President’s Postdoctoral Scholars Program (PPSP)


The Ohio State University is pleased to announce the following selection of scholars as the 2023 cohort of President’s Postdoctoral Scholars. The recipients were selected from a diverse and highly competitive pool of national and international applicants.


2023 Scholars:

Bürge Abiral, PhD
Faculty Mentor: Anna Willow, Anthropology

Bürge Abiral is a socio-cultural anthropologist whose work brings ethnographic attunement to everyday forms of environmentalism under conditions of economic precarity and political authoritarianism. Her research examines how urbanites with socioeconomic means in Turkey frame everyday actions as revolutionary in the service of creating alternative agroecological futures. This research has been supported by the National Science Foundation, the Society for the Anthropology of Europe, the Council for European Studies, and various programs at Johns Hopkins University, including the Alexander Grass Humanities Institute. She received her Ph.D. from Johns Hopkins University in 2023, and she has a BA in Anthropology from Williams College and an MA in Cultural Studies from Sabanci University. Her work is informed by an aspiration to contribute to public debates via community engagement and applied scholarship.

Click here to learn more about Dr. Abiral.

Elham Asghari Adib, PhD
Faculty Mentor: Phillip Popovich, Neuroscience

Elham Asghari Adib will be a new post-doctoral scholar at the Ohio State University. She will join Dr. Phillip Popovich’s lab in January 2023. She completed her BSc in Microbiology at Shahid Beheshti University in Iran. She got her PhD in Molecular, Cellular and Developmental Biology from the University of Michigan in 2022. For her PhD, she studied an evolutionarily conserved kinase called DLK and its contribution to synaptic loss and inflammation in a model of peripheral nerve injury. She also earned a Masters of Science in Bioinformatics during her PhD training. In the Popovich lab, she will work on neuron-microglia interactions and the mechanisms underlying divergent microglial responses caused by traumatic spinal cord injury.

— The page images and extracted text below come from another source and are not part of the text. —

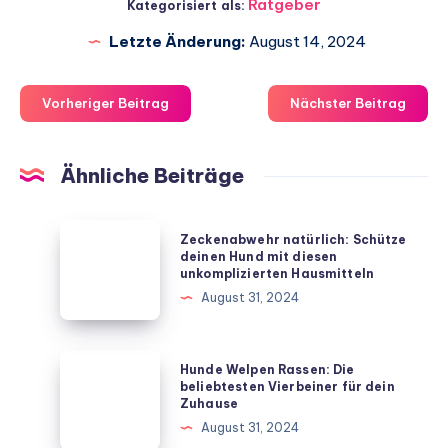
Ratgeber
Kategorisiert als:
Letzte Änderung:
August 14, 2024
Vorheriger Beitrag
Nächster Beitrag
Ähnliche Beiträge
Zeckenabwehr
Zeckenabwehr natürlich: Schütze
natürlich:
deinen Hund mit diesen
unkomplizierten Hausmitteln
Schütze
August 31, 2024
deinen
Hund
mit
Hunde
Hunde Welpen Rassen: Die
diesen
Welpen
beliebtesten Vierbeiner für dein
Zuhause
unkomplizierten
Rassen:
August 31, 2024
Hausmitteln
Die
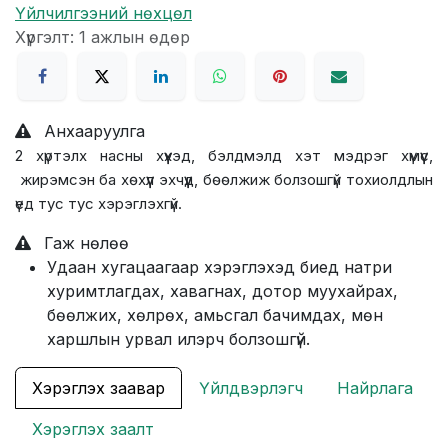
Үйлчилгээний нөхцөл
Хүргэлт: 1 ажлын өдөр
Анхааруулга
2 хүртэлх насны хүүхэд, бэлдмэлд хэт мэдрэг хүмүүс,
жирэмсэн ба хөхүүл эхчүүд, бөөлжиж болзошгүй тохиолдлын
үед тус тус хэрэглэхгүй.
Гаж нөлөө
Удаан хугацаагаар хэрэглэхэд биед натри
хуримтлагдах, хавагнах, дотор муухайрах,
бөөлжих, хөлрөх, амьсгал бачимдах, мөн
харшлын урвал илэрч болзошгүй.
Хэрэглэх заавар
Үйлдвэрлэгч
Найрлага
Хэрэглэх заалт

Click here to learn more about Dr. Asghari Adib.

Hannah Budge, PhD
Faculty Mentor: Shoshana Inwood, School of Environmental and Natural Resources

Hannah Budge is a rural sociologist who is completing/has completed her PhD at Newcastle University (United Kingdom) through a fellowship/grant from the Economic and Social Research Council. She received her Masters Degree in Food and Rural Development also at Newcastle University and her undergraduate degree in Geography from the University of Aberdeen. Leveraging her experiences growing up on a family farm in the Shetland Islands, her PhD research examined the experiences and barriers for Women in the agriculture industry in the Scottish Islands and two Atlantic Canadian Islands. Agriculture is traditionally viewed as a masculine dominated industry, using in-depth qualitive research methods and interviews Hannah examined the roles of women in agriculture in different island contexts and land tenure systems, and the representations of women in leadership positions. A key finding was the degree to which women viewed the availability of childcare as a key barrier for participating in farming and agricultural organizations, impacting women’s visibility and representation in the industry.

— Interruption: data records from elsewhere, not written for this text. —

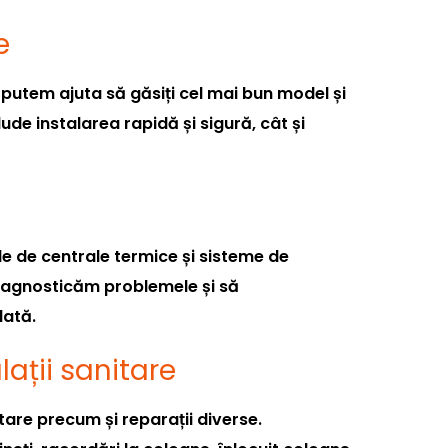
e
putem ajuta să găsiți cel mai bun model și
lude instalarea rapidă și sigură, cât și
le de centrale termice și sisteme de
diagnosticăm problemele și să
dată.
alații sanitare
itare precum și reparații diverse.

During the PPSP Hannah plans on building and extending her dissertation research by analyzing the qualitative and quantitative primary data collected from Dr. Inwood and Dr. Becot’s CDC-NIOSH funded “Linking Farm Safety and Childcare” Project. She will analyze the data to: 1) Examine the childcare arrangements used by farm women in a social policy context that provides little support to working parents; 2) Examine the emotional consequences on farm women stemming from keeping the children safe while trying to keep the farm business and farm household afloat. Building on Hannah’s longstanding efforts to understand the role of gender in food and agriculture development this research will produce insights into the socioeconomic factors that can bolster food system resiliency and rural development in the face of climate change and shifting market and demographic challenges.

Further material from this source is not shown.